Gao W Y, Storm C, Egan W, Cheng Y C
Department of Pharmacology, Yale University School of Medicine, New Haven, Connecticut 06510.
Mol Pharmacol. 1993 Jan;43(1):45-50.
The uptake and distribution of phosphorothioate oligodeoxynucleotides by human cells were studied using 35S-labeled 28-mer phosphorothioate oligodeoxycytidine [S-(dC)28]. Accumulation of intracellular S-(dC)28 was found to be higher in the carcinoma cells (grown in monolayers) than in the leukemia cells (grown in suspension culture). A hepatoma cell line transfected with hepatitis B virus, 2215, was chosen for further studies. The uptake of S-(dC)28 was partially dependent on temperature and energy. The intracellular concentration was significantly higher than that in the medium and the amount accumulated was dependent on the extracellular concentration. It appears that the uptake of S-(dC)28 involves mechanisms of both fluid-phase pinocytosis and adsorptive endocytosis. Neither oligonucleotides nor 5'-phosphorylated nucleotides inhibited S-(dC)28 uptake. Unlike horseradish peroxidase, which was primarily associated with endosomes once it was taken into the cell, S-(dC)28 was found to be present in both nuclear and cytoplasmic fractions. Efflux of S-(dC)28 from the cell was multiphasic; a trapping mechanism that could be due to a potent interaction of S-(dC)28 with cellular proteins was implicated. This trapping mechanism could be responsible for the lack of biological activity such as cytotoxicity and antisense activity of phosphorothioate oligodeoxynucleotides in some human cells.

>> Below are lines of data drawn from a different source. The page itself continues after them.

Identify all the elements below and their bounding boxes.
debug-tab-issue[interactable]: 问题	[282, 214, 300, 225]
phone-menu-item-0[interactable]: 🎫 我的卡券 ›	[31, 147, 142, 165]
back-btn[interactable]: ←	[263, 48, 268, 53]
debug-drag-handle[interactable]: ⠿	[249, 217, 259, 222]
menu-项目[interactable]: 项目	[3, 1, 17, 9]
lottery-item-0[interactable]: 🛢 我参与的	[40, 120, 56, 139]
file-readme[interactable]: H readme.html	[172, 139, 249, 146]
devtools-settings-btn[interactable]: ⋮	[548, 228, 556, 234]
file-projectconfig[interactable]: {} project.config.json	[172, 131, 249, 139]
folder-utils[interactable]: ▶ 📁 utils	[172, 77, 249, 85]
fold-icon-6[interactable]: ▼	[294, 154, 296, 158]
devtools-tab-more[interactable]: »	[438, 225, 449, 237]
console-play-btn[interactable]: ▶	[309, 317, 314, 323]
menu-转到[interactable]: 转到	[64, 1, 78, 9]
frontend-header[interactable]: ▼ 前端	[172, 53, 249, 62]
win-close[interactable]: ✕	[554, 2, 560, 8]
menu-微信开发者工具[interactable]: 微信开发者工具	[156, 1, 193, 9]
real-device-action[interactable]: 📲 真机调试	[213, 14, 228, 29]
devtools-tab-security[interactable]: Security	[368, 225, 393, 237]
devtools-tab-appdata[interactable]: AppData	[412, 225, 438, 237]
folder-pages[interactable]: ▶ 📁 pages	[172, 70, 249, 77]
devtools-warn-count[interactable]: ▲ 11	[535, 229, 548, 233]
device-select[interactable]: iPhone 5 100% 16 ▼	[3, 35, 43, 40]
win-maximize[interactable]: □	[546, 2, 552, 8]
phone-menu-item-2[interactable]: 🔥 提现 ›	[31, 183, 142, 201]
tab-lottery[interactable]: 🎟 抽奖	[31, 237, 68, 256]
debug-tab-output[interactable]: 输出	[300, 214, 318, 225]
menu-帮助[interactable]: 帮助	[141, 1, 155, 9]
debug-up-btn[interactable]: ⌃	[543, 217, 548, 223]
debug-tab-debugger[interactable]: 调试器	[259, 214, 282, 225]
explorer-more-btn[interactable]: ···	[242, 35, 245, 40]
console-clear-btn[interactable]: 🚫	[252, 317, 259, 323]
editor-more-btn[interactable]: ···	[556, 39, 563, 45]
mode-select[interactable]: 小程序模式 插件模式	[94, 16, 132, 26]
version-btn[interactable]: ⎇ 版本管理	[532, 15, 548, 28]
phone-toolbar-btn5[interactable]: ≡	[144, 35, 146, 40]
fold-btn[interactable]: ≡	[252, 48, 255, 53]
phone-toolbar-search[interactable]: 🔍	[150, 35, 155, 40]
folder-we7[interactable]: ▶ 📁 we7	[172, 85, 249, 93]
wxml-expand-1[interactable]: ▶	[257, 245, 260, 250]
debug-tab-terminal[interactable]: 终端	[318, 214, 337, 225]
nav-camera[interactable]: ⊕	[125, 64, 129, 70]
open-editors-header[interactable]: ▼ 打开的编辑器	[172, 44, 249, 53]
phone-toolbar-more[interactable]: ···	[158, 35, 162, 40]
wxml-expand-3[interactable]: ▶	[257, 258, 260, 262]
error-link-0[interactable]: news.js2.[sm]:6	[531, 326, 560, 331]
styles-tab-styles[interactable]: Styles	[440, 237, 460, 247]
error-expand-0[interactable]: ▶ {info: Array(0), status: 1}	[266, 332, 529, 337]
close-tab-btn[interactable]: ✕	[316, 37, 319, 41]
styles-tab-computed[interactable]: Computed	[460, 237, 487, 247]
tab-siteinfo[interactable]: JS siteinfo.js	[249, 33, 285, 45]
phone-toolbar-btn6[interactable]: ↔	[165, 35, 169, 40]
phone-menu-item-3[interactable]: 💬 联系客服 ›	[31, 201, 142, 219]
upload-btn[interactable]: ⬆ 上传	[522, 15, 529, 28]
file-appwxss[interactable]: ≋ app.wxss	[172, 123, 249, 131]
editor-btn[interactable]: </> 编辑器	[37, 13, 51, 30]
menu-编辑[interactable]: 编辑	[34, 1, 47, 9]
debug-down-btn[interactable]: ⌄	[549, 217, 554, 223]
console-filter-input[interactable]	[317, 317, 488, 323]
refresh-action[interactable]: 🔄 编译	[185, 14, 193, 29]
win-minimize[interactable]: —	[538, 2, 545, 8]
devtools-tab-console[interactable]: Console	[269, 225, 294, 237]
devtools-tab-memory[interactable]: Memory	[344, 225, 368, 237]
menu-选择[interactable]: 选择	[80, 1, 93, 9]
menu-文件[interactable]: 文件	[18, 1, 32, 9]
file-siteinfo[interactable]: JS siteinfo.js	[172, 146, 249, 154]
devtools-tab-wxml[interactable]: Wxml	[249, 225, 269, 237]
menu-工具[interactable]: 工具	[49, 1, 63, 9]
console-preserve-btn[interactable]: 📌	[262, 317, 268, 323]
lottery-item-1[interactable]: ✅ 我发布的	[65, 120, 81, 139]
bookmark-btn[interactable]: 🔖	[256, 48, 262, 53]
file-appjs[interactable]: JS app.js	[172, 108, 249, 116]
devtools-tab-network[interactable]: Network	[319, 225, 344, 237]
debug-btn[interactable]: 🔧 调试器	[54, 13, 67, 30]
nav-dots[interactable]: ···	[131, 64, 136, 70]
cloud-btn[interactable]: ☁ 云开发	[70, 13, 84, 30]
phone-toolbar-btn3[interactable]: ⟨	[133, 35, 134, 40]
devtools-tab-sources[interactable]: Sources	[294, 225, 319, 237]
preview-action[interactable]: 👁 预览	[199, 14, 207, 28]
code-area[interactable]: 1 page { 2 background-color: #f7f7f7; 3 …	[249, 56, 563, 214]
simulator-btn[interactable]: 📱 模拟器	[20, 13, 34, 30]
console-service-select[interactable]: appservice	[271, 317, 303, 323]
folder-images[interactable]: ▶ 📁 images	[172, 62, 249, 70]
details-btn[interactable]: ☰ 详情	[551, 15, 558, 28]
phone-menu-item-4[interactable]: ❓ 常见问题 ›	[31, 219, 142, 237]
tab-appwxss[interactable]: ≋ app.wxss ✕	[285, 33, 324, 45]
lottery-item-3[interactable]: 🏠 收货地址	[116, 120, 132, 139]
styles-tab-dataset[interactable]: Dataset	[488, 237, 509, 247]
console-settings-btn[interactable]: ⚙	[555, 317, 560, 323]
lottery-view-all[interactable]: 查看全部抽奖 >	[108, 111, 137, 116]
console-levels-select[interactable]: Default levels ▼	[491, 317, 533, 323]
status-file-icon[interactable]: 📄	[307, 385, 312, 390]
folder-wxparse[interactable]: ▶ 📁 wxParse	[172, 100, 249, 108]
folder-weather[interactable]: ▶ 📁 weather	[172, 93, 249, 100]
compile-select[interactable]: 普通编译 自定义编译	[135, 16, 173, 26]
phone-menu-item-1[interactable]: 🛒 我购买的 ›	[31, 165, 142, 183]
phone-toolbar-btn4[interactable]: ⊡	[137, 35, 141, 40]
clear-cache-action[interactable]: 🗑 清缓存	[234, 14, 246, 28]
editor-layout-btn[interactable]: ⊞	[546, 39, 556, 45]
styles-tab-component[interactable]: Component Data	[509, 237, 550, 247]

利用35S标记的28聚硫代磷酸寡脱氧胞苷[S-(dC)28]研究了人细胞对硫代磷酸寡脱氧核苷酸的摄取和分布。发现癌细胞(单层生长)中细胞内S-(dC)28的积累高于白血病细胞(悬浮培养)。选择转染了乙肝病毒的肝癌细胞系2215进行进一步研究。S-(dC)28的摄取部分依赖于温度和能量。细胞内浓度显著高于培养基中的浓度,积累量取决于细胞外浓度。似乎S-(dC)28的摄取涉及液相胞饮作用和吸附性内吞作用两种机制。寡核苷酸和5'-磷酸化核苷酸均不抑制S-(dC)28的摄取。与辣根过氧化物酶不同,辣根过氧化物酶一旦进入细胞主要与内体相关,而S-(dC)28在细胞核和细胞质组分中均有发现。S-(dC)28从细胞中的流出是多相的;涉及一种捕获机制,这可能是由于S-(dC)28与细胞蛋白的强相互作用所致。这种捕获机制可能是硫代磷酸寡脱氧核苷酸在某些人细胞中缺乏细胞毒性和反义活性等生物学活性的原因。